Another term for these vulnerabilities is “Logic Flaws”. Since logic flaws typically require a human element for thinking about what the web application can do, and how we can make it do things that aren’t intended, they make for a great vulnerability category to hunt for, since vulnerability scanners typically won’t find these type of bugs.
Table of Contents:
- Example A: Excessive trust in client-side controls:
- Example B: 2FA Broken Logic
- Example C: High-Level Logic Vulnerability
- Example D: Low-Level Logic Flaw
- Example E: Inconsistent Handling of Exceptional Input
- Example F: Inconsistent Security Controls
- Example G: Weak Isolation on Dual-Use Endpoint
- Example H: Password Reset Broken Logic
- Example I: 2FA Simple Bypass
- Example J: Insufficient Workflow Validation
- Example K: Authentication Bypass via Flawed State Machine
- Example L: Flawed Enforcement of Business Rules
- Example M: Infinite Money Logic Flaw
Example A: Excessive Trust in Client-Side Controls
In this example, we have a eCommerce website that sells a jacket for over $1,000. When the item is added to the cart, the price is also sent in the request. We can intercept this request and adjust the price of the item ourselves using Burp Suite.
Example B: 2FA Broken Logic
In this example, we have a web application that utilizes 2FA. We notice by observing the requests after signing in that in addition to sending our username/password, a 2nd request is sent that will request a 2FA code to be generated for whatever user is supplied in the “verify” parameter.
If we sign in with our own account (since we know valid credentials to it), we can then modify the request so that the verification code is generated for a different account by replacing “wiener” with our target, “carlos”.
With a verification code generated for Carlos, let’s enter an invalid 2FA code that is pending for our login and capture the request in Burp Suite. With the request captured, let’s send it to Repeater where we will modify the “verify” parameter to “carlos” and then set the “mfa-code” parameter to our payload.
Using a simple wordlist that contains four digit numbers, we’re able to brute force Carlos’ MFA code.
And then show the response in the browser to get logged in as Carlos.
Example C: High-Level Logic Vulnerability
In this example, we have another eCommerce site with multiple products for sale. This time however, the price is hardcoded with the ProductID in the request. Adding the expensive jacket will make the total in our cart over $1,000.
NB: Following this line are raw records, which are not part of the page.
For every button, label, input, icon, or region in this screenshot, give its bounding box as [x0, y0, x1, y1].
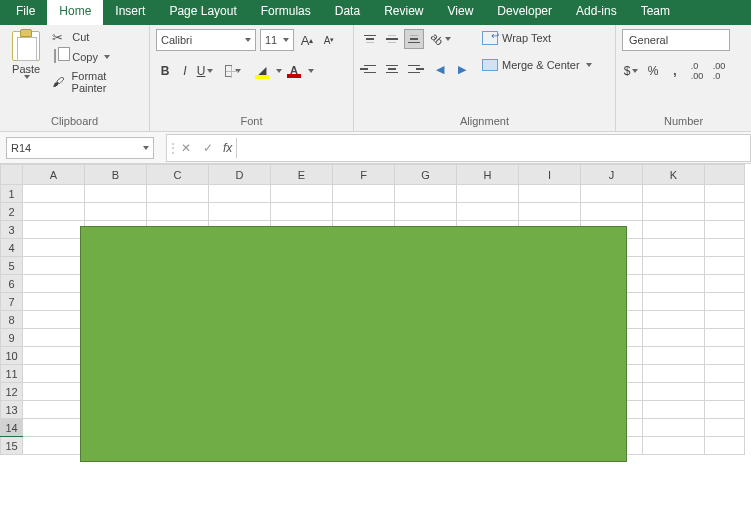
comma-format-button[interactable]: , — [666, 61, 684, 81]
row-header[interactable]: 12 — [1, 383, 23, 401]
cell[interactable] — [643, 275, 705, 293]
align-right-button[interactable] — [404, 59, 424, 79]
row-header[interactable]: 15 — [1, 437, 23, 455]
cell[interactable] — [643, 257, 705, 275]
align-center-button[interactable] — [382, 59, 402, 79]
rectangle-shape[interactable] — [80, 226, 627, 462]
tab-addins[interactable]: Add-ins — [564, 0, 629, 25]
tab-file[interactable]: File — [4, 0, 47, 25]
bold-button[interactable]: B — [156, 61, 174, 81]
cell[interactable] — [705, 311, 745, 329]
col-header[interactable]: I — [519, 165, 581, 185]
col-header[interactable]: J — [581, 165, 643, 185]
cell[interactable] — [643, 239, 705, 257]
cell[interactable] — [643, 419, 705, 437]
cell[interactable] — [643, 185, 705, 203]
cell[interactable] — [23, 203, 85, 221]
row-header[interactable]: 3 — [1, 221, 23, 239]
row-header[interactable]: 4 — [1, 239, 23, 257]
cell[interactable] — [705, 329, 745, 347]
cell[interactable] — [209, 185, 271, 203]
cell[interactable] — [23, 311, 85, 329]
font-size-select[interactable]: 11 — [260, 29, 294, 51]
borders-button[interactable] — [224, 61, 242, 81]
tab-insert[interactable]: Insert — [103, 0, 157, 25]
cell[interactable] — [643, 329, 705, 347]
orientation-button[interactable]: ab — [430, 29, 452, 49]
cell[interactable] — [209, 203, 271, 221]
cell[interactable] — [23, 329, 85, 347]
cell[interactable] — [23, 221, 85, 239]
cell[interactable] — [643, 221, 705, 239]
decrease-font-button[interactable]: A▾ — [320, 30, 338, 50]
cell[interactable] — [457, 185, 519, 203]
font-color-button[interactable]: A — [284, 64, 304, 78]
cell[interactable] — [705, 185, 745, 203]
cell[interactable] — [705, 203, 745, 221]
col-header[interactable]: H — [457, 165, 519, 185]
row-header[interactable]: 8 — [1, 311, 23, 329]
increase-indent-button[interactable]: ▶ — [452, 59, 472, 79]
row-header[interactable]: 2 — [1, 203, 23, 221]
tab-review[interactable]: Review — [372, 0, 435, 25]
cell[interactable] — [705, 401, 745, 419]
row-header[interactable]: 11 — [1, 365, 23, 383]
cell[interactable] — [85, 203, 147, 221]
cell[interactable] — [705, 419, 745, 437]
cell[interactable] — [705, 275, 745, 293]
col-header[interactable]: B — [85, 165, 147, 185]
cell[interactable] — [147, 203, 209, 221]
col-header[interactable]: C — [147, 165, 209, 185]
cell[interactable] — [23, 185, 85, 203]
cell[interactable] — [581, 185, 643, 203]
cell[interactable] — [581, 203, 643, 221]
select-all-corner[interactable] — [1, 165, 23, 185]
align-top-button[interactable] — [360, 29, 380, 49]
tab-developer[interactable]: Developer — [485, 0, 564, 25]
italic-button[interactable]: I — [176, 61, 194, 81]
cell[interactable] — [705, 383, 745, 401]
cell[interactable] — [705, 239, 745, 257]
cell[interactable] — [705, 221, 745, 239]
accounting-format-button[interactable]: $ — [622, 61, 640, 81]
cell[interactable] — [643, 347, 705, 365]
align-left-button[interactable] — [360, 59, 380, 79]
tab-formulas[interactable]: Formulas — [249, 0, 323, 25]
fill-color-button[interactable]: ◢ — [252, 64, 272, 79]
cell[interactable] — [23, 437, 85, 455]
cell[interactable] — [705, 437, 745, 455]
cell[interactable] — [519, 185, 581, 203]
cell[interactable] — [643, 437, 705, 455]
row-header[interactable]: 9 — [1, 329, 23, 347]
cell[interactable] — [705, 365, 745, 383]
cell[interactable] — [23, 401, 85, 419]
cell[interactable] — [643, 365, 705, 383]
cell[interactable] — [23, 365, 85, 383]
chevron-down-icon[interactable] — [308, 69, 314, 73]
col-header[interactable]: G — [395, 165, 457, 185]
row-header[interactable]: 5 — [1, 257, 23, 275]
merge-center-button[interactable]: Merge & Center — [480, 57, 594, 73]
cell[interactable] — [85, 185, 147, 203]
paste-button[interactable]: Paste — [6, 29, 46, 79]
cell[interactable] — [147, 185, 209, 203]
cell[interactable] — [23, 257, 85, 275]
col-header[interactable]: F — [333, 165, 395, 185]
row-header[interactable]: 6 — [1, 275, 23, 293]
cut-button[interactable]: Cut — [50, 29, 143, 45]
fx-icon[interactable]: fx — [223, 141, 232, 155]
underline-button[interactable]: U — [196, 61, 214, 81]
cell[interactable] — [395, 185, 457, 203]
cell[interactable] — [457, 203, 519, 221]
decrease-indent-button[interactable]: ◀ — [430, 59, 450, 79]
col-header[interactable] — [705, 165, 745, 185]
font-name-select[interactable]: Calibri — [156, 29, 256, 51]
tab-view[interactable]: View — [436, 0, 486, 25]
cell[interactable] — [643, 383, 705, 401]
cell[interactable] — [23, 383, 85, 401]
cell[interactable] — [333, 203, 395, 221]
name-box[interactable]: R14 — [6, 137, 154, 159]
cell[interactable] — [23, 275, 85, 293]
format-painter-button[interactable]: Format Painter — [50, 69, 143, 95]
increase-font-button[interactable]: A▴ — [298, 30, 316, 50]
However, we can also intercept a request that adds another item in the cart. Since this item costs $80, we can use Burp to add -15 items, which cuts the price down for us.
Now our cart total is only $48.50.
Example D: Low-Level Logic Flaw
In this example, we’re working with the same eCommerce website. However, our previous attacks don’t work. This time, we’re going to attempt to add so many items to the cart that the “Total Price” overflows. Most programming languages can’t hold integers over 2.147b in value. In this particular case, adding enough items to the cart will cause the Total Price to overflow and start incrementing in negative values instead.
Burp Suite can easily perform this for us. If we intercept a request that is adding 99 items to the cart, we can then send it to Intruder. Instead of specify a payload, we’ll clear the payloads and set our payload type to a “Null payload”. This will essentially allow us to repeat our same request in bulk a certain, or infinite, number of times.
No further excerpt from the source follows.